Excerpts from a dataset


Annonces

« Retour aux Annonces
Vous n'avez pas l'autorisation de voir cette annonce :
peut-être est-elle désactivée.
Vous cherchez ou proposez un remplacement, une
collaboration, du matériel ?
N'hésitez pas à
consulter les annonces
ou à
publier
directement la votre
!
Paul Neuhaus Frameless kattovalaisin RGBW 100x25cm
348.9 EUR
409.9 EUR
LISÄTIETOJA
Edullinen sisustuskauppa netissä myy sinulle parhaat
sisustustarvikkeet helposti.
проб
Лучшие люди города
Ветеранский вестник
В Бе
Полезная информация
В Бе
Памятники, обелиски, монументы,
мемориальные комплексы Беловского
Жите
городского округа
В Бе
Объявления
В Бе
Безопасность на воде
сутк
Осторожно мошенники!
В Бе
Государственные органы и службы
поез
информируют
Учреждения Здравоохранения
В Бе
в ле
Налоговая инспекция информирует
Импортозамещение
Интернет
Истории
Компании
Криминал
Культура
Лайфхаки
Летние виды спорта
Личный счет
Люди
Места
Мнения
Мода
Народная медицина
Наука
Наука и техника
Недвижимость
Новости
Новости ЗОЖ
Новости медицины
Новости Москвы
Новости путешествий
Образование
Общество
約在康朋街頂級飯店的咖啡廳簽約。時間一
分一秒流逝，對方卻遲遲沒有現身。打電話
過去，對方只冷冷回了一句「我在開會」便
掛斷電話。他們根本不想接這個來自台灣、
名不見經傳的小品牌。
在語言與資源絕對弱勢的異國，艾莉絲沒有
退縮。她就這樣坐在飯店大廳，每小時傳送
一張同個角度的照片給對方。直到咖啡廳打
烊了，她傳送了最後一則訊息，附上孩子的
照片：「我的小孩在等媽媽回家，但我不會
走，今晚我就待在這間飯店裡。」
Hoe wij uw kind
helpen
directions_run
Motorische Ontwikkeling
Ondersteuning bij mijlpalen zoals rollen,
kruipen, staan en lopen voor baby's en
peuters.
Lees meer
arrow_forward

Problem: Scan the records above and show every line in which the word "Vous" occurs.

Written response:
Vous n'avez pas l'autorisation de voir cette annonce :
Vous cherchez ou proposez un remplacement, une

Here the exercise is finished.